Instructions for the task: Please go line by line through the material and copy each one containing the word "весна".

+---+

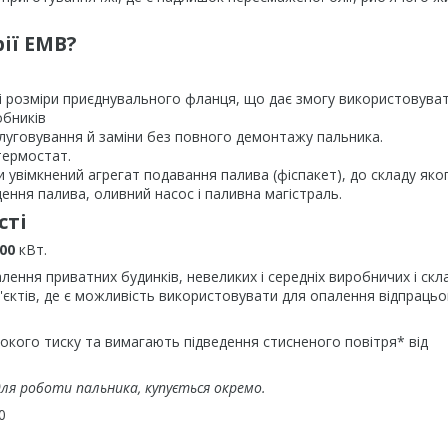
ії EMB?
і розміри приєднувального фланця, що дає змогу використовуват
обників
слуговування й заміни без повного демонтажу пальника.
термостат.
увімкнений агрегат подавання палива (фіспакет), до складу яко
ння палива, оливний насос і паливна магістраль.
сті
00
кВт.
лення приватних будинків, невеликих і середніх виробничих і скл
єктів, де є можливість використовувати для опалення відпрацьо
окого тиску та вимагають підведення стисненого повітря* від
ля роботи пальника, купується окремо.
0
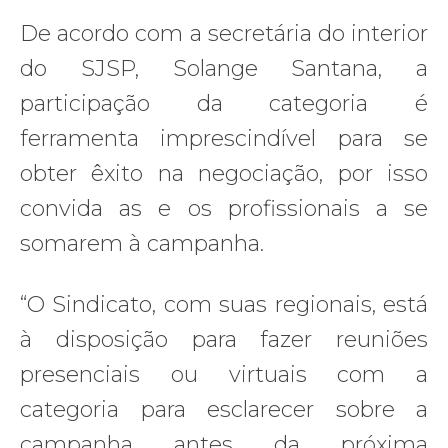
De acordo com a secretária do interior
do SJSP, Solange Santana, a
participação da categoria é
ferramenta imprescindível para se
obter êxito na negociação, por isso
convida as e os profissionais a se
somarem à campanha.
“O Sindicato, com suas regionais, está
à disposição para fazer reuniões
presenciais ou virtuais com a
categoria para esclarecer sobre a
campanha antes da próxima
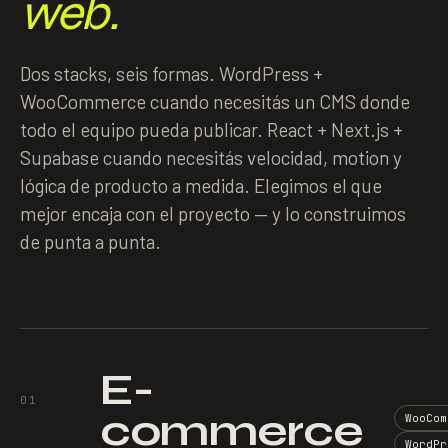
web.
Dos stacks, seis formas. WordPress +
WooCommerce cuando necesitás un CMS donde
todo el equipo pueda publicar. React + Next.js +
Supabase cuando necesitás velocidad, motion y
lógica de producto a medida. Elegimos el que
mejor encaja con el proyecto — y lo construimos
de punta a punta.
E-
01
commerce
WooCom
WordPr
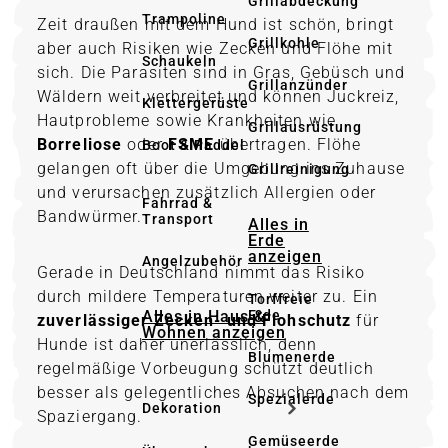
Grillabdeckung
Trampoline
Zeit draußen mit dem Hund ist schön, bringt
Grillkohle
aber auch Risiken wie Zecken und Flöhe mit
Schaukeln
sich. Die Parasiten sind in Gras, Gebüsch und
Grillanzünder
Wäldern weit verbreitet und können Juckreiz,
Klettergerüste
Hautprobleme sowie Krankheiten wie
Grillausrüstung
Borreliose
oder
FSME
übertragen. Flöhe
Boot & Paddel
gelangen oft über die Umgebung ins Zuhause
Grillreinigung
und verursachen zusätzlich Allergien oder
Fahrrad &
Bandwürmer.
Transport
Alles in
Erde
anzeigen
Angelzubehör
Gerade in Deutschland nimmt das Risiko
durch mildere Temperaturen weiter zu. Ein
Torffreie
Alles in Haus &
Erde
zuverlässiger Zecken- und Flohschutz
für
Wohnen anzeigen
Hunde ist daher unerlässlich, denn
Blumenerde
regelmäßige Vorbeugung schützt deutlich
besser als gelegentliches Absuchen nach dem
Spezialerde
Dekoration
Spaziergang.
Gemüseerde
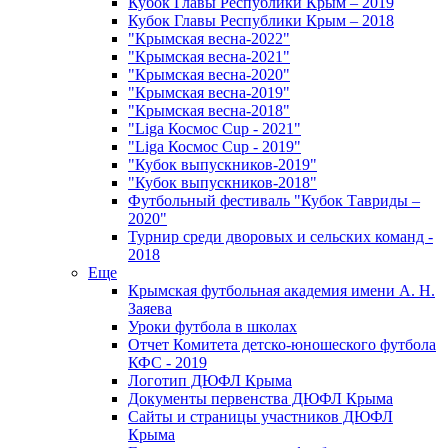
Кубок Главы Республики Крым – 2019
Кубок Главы Республики Крым – 2018
"Крымская весна-2022"
"Крымская весна-2021"
"Крымская весна-2020"
"Крымская весна-2019"
"Крымская весна-2018"
"Liga Космос Cup - 2021"
"Liga Космос Cup - 2019"
"Кубок выпускников-2019"
"Кубок выпускников-2018"
Футбольный фестиваль "Кубок Тавриды –
2020"
Турнир среди дворовых и сельских команд -
2018
Еще
Крымская футбольная академия имени А. Н.
Заяева
Уроки футбола в школах
Отчет Комитета детско-юношеского футбола
КФС - 2019
Логотип ДЮФЛ Крыма
Документы первенства ДЮФЛ Крыма
Сайты и страницы участников ДЮФЛ
Крыма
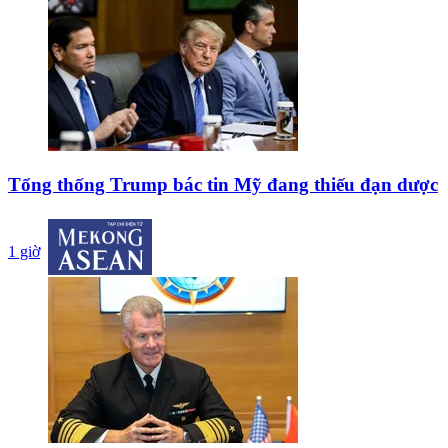
Tổng thống Trump bác tin Mỹ đang thiếu đạn dược
1 giờ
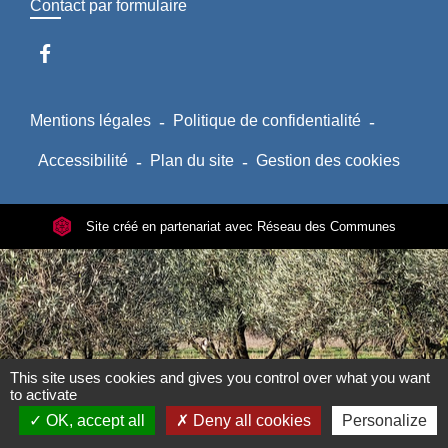
Contact par formulaire
Mentions légales
-
Politique de confidentialité
-
Accessibilité
-
Plan du site
-
Gestion des cookies
Site créé en partenariat avec Réseau des Communes
This site uses cookies and gives you control over what you want
to activate
OK, accept all
Deny all cookies
Personalize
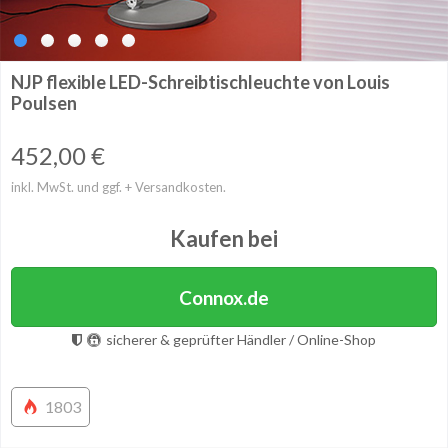
NJP flexible LED-Schreibtischleuchte von Louis
Poulsen
452,00
€
inkl. MwSt. und ggf. + Versandkosten.
Kaufen bei
Connox.de
sicherer & geprüfter Händler / Online-Shop
1803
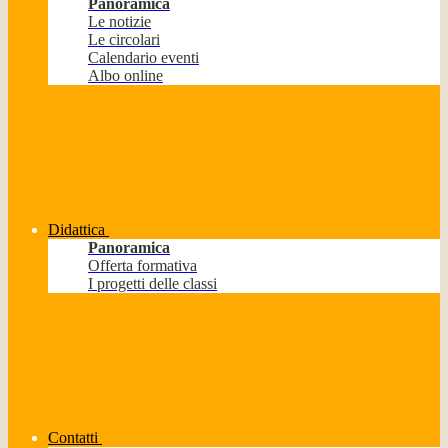
Panoramica
Le notizie
Le circolari
Calendario eventi
Albo online
Didattica
Panoramica
Offerta formativa
I progetti delle classi
Contatti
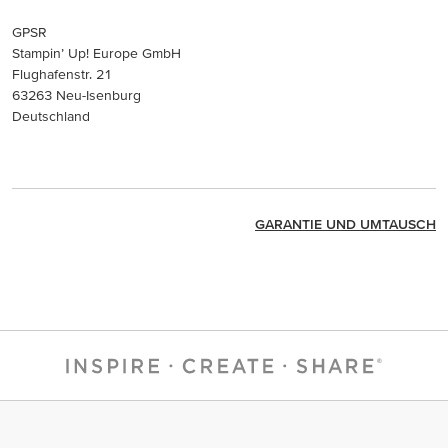
GPSR
Stampin’ Up! Europe GmbH
Flughafenstr. 21
63263 Neu-Isenburg
Deutschland
GARANTIE UND UMTAUSCH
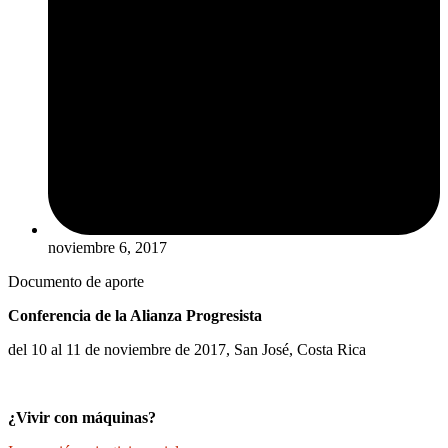
noviembre 6, 2017
Documento de aporte
Conferencia de la Alianza Progresista
del 10 al 11 de noviembre de 2017, San José, Costa Rica
¿Vivir con máquinas?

+---+

Response:
"Крымская весна-2022"
"Крымская весна-2021"
"Крымская весна-2020"
"Крымская весна-2019"
"Крымская весна-2018"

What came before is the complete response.